La paroisse Notre-Dame, intra-muros, fut la seule des cinq paroisses guingampaises d’ancien régime à posséder des orgues. Elle en avait été dotée dès le Moyen Age. Cet “équipement collectif”, au même titre que les halles, l’horloge, la fontaine publique, était l’indice d’un fort degré d’organisation urbaine et des capacités financières d’une ville. Cela ne peut étonner d’une cité qui figure parmi les cinq plus peuplées de Bretagne avant la grande peste de 1481. Guingamp comptait alors plus d’habitants qu’elle n’en compte aujourd’hui. La ville tirait sa renommée et la plus grande part de sa richesse de ses foires et de ses productions de draps et de cuir.
En 1457, Charles Legay, “organiste et conducteur des orgues”, était déjà salarié par la communauté bourgeoise. Il reçoit, cette année-là, le jour du pardon de Notre-Dame, 50 sous pour une demi-année de pension[1] . Dix ans plus tard, l’emploi d’organiste sera bien mieux rétribué, signe d’une prospérité croissante de la ville. En 1468, le procureur des bourgeois fait marché avec maître Jehan Challoys, organiste, pour “gouverner les orgues de la grant esglise de Guingamp et aider au service pour et durant ugn an” pour le salaire annuel de 7 livres 10 sous[2]. Ce fut sans doute un emploi intérimaire, car dès 1470 le titulaire du poste était Dom Le Prateller. Situées à l’origine en la chapelle nord dite chapelle des morts, elles avaient été déplacées à une date inconnue au fond de la nef, sous la tour plate. Lors de l’effondrement de cette dernière, en 1535, elles furent totalement détruites.

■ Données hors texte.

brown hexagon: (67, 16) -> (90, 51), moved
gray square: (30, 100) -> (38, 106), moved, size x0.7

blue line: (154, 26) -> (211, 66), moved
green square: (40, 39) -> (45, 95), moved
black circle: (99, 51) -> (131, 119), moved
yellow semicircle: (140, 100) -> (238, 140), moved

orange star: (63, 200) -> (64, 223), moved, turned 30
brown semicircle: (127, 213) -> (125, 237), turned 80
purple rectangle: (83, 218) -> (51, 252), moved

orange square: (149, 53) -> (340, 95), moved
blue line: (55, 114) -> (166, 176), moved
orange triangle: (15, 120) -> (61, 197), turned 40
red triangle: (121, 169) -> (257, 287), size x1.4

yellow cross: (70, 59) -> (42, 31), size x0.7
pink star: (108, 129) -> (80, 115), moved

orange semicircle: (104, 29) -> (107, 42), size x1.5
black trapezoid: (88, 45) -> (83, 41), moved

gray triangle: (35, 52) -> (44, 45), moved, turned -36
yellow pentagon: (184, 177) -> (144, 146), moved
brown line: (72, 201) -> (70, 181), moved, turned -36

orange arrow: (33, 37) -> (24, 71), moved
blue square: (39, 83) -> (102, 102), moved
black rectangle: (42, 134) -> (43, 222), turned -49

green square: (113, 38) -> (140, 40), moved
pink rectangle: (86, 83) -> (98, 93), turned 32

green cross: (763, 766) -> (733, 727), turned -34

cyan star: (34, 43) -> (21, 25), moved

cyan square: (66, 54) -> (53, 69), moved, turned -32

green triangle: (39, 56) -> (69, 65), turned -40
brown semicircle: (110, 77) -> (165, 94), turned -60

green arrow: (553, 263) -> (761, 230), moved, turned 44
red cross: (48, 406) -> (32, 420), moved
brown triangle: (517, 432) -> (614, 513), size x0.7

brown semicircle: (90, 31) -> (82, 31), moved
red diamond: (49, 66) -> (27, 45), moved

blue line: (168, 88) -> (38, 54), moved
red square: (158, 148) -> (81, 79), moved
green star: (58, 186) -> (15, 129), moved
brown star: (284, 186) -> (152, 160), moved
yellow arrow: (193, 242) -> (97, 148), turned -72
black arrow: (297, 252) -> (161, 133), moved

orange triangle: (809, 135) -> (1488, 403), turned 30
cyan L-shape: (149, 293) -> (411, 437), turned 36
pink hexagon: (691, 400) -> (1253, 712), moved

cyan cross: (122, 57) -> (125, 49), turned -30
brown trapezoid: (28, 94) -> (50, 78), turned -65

Pendant plusieurs dizaines d’années l’orgue ne devait plus résonner en l’église. Le sacriste fut logé dans la maison de l’organiste dont on n’avait plus l’emploi[3]. L’urgence allait désormais à la reconstruction de l’édifice, à laquelle on travaillait encore en 1580. La ville, qui avait mal négociée la transition de l’économie drapière à celle linière, disposait de moins de ressources. La communauté cependant s’était dotée d’un nouvel instrument avant le déclenchement des guerres de la Ligue (1588-1590). L’organiste de Notre-Dame, appelé Jaffrelot, blessé lors du siège de mai 1590, avait été mis en pension, par les bons soins de Guillaume de Rosmadec, chez un chirurgien-barbier à Saint-Brieuc. Malgré les soins reçus, il meurt l’année suivante[4]. Au retour de la paix, les comptes municipaux témoignent de l’intérêt pour l’ornement musical des offices, pour le chant principalement. Mais on ne sait à quelle époque un nouvel instrument fut installé. En 1625, Me François Le Gardien est “estably par messieurs de la Communauté à la conduite de la musique pour estre chantée en l’esglise Nostre-Dame”. Jean Chambrin,“musicien”, est chargé, en l627, “ tant du culte du service divin que de l’instruction de la jeunesse”. Cela ne préjuge pas cependant de l’existence d’un instrument conséquent. De nouvelles orgues y avaient cependant été probablement installées avant 1627, puisque cette année-là Jean Chambrin est qualifié par le comptable “ d’organiste ” que François Le Gardué, musicien en la ville, était appelé à remplacer au pied levé. En 1629, Jullien Chotard, maître de musique de la ville, est gagé 36 livres par an “pour faire chanter la musique en l’église de Notre Dame et pour l’instruction de la jeunesse de l’école”, en supplément de l’organiste titulaire. A défaut ou en supplément de l’orgue, les offices religieux pouvaient être, à l’occasion, animés par d’autres instruments. Les ensembles ainsi formés pouvaient être parfois assez importants. Au faubourg de Sainte-Croix, le jour de la conjouissance pour la convalescence du Roi célébrée le 1er mai l687, la messe fut chantée en musique “au son de dix-huit violons, de la harpe et autres instruments”.